* _EXERCISE INSTRUCTIONS_
All lines from the one with "Here is an image. I" to the end of the data: return those exactly, and only those.
====== THE INPUT ======
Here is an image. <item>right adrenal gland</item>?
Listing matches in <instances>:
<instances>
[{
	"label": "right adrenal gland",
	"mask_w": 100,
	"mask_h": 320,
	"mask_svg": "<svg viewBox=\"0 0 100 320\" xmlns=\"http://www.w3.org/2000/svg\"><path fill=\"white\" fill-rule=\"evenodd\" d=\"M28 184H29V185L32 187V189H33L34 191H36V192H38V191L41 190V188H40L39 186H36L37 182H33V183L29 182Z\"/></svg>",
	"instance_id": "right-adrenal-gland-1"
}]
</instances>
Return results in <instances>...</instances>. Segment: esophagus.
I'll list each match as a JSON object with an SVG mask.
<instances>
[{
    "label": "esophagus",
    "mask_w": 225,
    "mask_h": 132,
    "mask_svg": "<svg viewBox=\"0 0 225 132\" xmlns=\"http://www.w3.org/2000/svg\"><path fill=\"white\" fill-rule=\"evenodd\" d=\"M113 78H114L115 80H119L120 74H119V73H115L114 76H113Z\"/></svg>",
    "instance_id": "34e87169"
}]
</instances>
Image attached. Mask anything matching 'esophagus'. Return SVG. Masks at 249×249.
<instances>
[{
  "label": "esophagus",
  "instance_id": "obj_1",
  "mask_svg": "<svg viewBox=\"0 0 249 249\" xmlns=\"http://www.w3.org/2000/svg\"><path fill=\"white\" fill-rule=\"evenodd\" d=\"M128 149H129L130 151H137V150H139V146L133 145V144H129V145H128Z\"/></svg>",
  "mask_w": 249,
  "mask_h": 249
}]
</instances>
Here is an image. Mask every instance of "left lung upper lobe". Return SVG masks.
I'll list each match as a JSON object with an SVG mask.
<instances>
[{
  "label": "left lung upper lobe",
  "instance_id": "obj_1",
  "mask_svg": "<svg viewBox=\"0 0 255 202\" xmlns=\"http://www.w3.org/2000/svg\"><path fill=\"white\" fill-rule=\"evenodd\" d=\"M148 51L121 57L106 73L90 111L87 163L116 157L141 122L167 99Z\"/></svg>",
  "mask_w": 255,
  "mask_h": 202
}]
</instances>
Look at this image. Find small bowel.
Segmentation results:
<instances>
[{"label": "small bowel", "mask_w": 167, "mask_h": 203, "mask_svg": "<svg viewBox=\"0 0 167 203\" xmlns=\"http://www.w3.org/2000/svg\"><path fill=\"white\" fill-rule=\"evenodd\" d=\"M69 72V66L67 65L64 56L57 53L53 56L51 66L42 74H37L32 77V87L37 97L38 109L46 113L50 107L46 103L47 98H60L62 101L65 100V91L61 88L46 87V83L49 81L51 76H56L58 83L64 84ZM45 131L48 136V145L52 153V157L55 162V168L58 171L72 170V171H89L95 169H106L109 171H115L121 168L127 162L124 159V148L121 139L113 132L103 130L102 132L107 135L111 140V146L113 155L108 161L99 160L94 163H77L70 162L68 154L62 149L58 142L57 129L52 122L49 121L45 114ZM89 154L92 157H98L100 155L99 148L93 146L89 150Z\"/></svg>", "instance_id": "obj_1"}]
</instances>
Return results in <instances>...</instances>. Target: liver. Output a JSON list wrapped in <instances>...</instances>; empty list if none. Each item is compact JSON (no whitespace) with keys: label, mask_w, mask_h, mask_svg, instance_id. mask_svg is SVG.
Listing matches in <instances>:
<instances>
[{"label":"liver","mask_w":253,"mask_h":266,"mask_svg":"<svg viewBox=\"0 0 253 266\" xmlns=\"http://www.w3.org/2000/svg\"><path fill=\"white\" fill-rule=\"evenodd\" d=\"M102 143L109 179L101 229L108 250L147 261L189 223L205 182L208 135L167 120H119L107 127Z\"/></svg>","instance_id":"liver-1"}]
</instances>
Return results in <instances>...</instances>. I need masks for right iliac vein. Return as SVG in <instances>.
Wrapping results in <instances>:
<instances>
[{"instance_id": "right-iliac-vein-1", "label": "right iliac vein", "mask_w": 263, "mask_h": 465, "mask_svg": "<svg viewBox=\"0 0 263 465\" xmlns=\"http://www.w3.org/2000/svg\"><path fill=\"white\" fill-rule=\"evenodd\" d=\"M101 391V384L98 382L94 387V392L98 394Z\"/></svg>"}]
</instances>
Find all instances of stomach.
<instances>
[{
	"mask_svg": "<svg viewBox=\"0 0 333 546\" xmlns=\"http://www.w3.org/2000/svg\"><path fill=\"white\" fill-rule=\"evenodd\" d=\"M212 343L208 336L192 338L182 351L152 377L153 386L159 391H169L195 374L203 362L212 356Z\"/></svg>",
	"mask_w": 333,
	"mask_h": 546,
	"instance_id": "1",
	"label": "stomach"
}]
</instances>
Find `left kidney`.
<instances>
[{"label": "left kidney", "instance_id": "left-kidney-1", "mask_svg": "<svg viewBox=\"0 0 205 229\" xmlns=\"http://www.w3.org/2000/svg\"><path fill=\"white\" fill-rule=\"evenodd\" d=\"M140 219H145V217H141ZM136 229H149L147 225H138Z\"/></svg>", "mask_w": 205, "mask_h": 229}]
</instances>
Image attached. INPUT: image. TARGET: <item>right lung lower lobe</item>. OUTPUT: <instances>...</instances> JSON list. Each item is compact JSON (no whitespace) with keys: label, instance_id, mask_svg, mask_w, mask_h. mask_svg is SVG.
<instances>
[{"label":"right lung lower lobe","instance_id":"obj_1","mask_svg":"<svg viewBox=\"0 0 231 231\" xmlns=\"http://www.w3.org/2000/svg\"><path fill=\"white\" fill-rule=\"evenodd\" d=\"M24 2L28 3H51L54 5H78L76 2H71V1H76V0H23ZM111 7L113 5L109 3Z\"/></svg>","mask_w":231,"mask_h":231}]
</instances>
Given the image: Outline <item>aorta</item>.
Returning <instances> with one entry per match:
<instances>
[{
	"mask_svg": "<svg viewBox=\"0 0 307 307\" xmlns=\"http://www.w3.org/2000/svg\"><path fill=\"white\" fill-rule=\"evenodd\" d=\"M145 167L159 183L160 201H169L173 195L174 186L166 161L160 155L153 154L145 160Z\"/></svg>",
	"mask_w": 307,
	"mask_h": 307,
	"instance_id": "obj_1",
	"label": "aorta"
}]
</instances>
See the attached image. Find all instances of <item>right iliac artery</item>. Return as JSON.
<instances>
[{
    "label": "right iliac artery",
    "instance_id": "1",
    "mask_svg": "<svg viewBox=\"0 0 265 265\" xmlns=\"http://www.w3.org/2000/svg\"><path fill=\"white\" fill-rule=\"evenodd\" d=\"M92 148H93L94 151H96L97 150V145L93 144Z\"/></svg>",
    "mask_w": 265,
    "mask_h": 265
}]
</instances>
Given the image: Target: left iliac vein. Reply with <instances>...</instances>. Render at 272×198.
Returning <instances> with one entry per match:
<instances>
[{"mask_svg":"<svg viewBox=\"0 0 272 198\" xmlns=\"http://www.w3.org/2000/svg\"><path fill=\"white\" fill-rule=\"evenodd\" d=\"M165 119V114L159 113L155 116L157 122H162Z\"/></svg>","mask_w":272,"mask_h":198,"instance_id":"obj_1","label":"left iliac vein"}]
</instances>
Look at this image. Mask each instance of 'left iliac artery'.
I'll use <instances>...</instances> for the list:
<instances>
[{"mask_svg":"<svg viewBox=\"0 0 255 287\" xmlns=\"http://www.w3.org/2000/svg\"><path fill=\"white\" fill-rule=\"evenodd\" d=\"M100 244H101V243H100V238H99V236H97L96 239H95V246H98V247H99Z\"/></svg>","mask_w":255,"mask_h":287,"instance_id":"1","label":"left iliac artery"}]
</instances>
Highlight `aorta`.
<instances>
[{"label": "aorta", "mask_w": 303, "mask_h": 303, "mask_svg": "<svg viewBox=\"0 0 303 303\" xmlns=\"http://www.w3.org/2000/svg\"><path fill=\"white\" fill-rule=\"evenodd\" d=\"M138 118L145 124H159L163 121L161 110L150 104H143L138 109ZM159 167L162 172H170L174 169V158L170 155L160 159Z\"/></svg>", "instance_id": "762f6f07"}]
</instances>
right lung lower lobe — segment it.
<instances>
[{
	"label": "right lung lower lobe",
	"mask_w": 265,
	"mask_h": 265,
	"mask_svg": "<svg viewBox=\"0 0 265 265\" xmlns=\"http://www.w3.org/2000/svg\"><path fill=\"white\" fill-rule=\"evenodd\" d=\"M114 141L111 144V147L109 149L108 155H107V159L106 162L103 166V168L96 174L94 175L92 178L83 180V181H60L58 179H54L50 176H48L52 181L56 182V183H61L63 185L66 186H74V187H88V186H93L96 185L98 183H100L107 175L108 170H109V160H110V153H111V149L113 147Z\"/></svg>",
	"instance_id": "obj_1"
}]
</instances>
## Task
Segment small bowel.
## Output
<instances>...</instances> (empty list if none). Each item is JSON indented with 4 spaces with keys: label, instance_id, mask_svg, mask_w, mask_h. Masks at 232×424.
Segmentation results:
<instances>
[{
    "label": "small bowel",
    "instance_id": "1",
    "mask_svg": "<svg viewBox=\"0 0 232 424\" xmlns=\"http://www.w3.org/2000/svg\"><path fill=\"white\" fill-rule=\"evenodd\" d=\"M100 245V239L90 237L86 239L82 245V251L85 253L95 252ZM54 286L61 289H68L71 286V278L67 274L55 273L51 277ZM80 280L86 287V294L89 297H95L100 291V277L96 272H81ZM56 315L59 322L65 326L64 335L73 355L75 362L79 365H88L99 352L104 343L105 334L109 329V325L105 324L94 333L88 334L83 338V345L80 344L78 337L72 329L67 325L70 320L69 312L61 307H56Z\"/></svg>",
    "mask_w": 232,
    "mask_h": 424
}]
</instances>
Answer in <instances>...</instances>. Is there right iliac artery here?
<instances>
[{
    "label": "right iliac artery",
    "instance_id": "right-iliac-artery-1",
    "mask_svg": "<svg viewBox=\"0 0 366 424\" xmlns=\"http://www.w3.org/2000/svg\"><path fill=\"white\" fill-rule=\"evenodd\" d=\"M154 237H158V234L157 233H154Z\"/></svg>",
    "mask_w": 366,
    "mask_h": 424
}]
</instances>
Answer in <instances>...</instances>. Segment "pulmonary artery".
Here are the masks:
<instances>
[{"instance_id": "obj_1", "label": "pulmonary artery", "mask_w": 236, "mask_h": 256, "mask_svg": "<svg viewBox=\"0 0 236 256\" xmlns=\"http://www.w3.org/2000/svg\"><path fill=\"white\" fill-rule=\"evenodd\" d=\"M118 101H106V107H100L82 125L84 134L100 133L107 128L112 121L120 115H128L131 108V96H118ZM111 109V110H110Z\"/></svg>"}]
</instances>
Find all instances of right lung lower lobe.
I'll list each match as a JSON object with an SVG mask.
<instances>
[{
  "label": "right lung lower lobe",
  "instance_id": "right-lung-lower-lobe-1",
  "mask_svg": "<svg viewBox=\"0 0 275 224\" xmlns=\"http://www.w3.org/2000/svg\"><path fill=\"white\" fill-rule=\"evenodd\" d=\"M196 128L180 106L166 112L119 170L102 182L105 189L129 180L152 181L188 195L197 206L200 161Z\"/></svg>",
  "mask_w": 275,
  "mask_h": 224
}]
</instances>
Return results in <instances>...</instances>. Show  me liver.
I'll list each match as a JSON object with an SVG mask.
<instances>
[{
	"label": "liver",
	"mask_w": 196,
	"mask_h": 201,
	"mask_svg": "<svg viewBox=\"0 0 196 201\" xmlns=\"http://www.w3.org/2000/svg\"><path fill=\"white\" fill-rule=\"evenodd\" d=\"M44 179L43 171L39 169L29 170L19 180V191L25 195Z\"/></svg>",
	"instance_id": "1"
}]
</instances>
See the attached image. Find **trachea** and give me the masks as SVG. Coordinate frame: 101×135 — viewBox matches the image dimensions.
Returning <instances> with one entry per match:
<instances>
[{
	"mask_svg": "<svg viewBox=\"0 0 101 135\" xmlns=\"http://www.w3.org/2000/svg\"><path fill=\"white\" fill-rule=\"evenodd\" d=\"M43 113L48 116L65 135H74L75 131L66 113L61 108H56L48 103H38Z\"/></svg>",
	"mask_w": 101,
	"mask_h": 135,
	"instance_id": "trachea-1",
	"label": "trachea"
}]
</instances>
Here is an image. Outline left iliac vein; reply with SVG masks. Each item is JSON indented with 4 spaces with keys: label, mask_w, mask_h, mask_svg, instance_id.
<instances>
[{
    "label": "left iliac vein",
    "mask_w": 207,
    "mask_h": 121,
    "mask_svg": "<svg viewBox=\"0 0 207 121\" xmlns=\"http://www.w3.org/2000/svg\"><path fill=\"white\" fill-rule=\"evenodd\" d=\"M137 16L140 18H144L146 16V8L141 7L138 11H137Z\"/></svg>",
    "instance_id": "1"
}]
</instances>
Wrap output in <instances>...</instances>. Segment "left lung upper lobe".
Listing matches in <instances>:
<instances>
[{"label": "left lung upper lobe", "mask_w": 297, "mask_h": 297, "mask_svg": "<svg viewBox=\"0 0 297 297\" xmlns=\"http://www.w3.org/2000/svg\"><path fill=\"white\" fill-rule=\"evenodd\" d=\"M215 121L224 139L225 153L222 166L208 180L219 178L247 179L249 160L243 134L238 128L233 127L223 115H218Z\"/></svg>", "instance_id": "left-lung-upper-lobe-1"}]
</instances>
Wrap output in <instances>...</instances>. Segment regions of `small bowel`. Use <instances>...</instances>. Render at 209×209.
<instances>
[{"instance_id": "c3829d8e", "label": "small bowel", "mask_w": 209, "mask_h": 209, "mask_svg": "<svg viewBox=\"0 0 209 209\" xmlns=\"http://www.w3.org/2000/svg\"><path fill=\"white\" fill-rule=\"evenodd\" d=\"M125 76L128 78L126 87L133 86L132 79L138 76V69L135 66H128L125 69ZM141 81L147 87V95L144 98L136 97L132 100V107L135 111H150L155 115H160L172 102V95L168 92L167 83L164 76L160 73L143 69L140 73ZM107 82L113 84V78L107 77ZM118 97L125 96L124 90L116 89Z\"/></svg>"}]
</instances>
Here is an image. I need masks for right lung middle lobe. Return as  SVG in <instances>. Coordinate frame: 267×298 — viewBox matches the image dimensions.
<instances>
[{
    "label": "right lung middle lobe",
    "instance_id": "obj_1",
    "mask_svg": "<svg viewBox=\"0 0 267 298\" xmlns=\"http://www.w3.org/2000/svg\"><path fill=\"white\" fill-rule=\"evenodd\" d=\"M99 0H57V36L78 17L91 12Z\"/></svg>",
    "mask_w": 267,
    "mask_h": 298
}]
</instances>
======
* _ANSWER TO THIS TASK_
Here is an image. I need masks for right lung middle lobe. Return as  SVG in <instances>. Coordinate frame: 267×298 — viewBox matches the image dimensions.
<instances>
[{
    "label": "right lung middle lobe",
    "instance_id": "obj_1",
    "mask_svg": "<svg viewBox=\"0 0 267 298\" xmlns=\"http://www.w3.org/2000/svg\"><path fill=\"white\" fill-rule=\"evenodd\" d=\"M99 0H57V36L78 17L91 12Z\"/></svg>",
    "mask_w": 267,
    "mask_h": 298
}]
</instances>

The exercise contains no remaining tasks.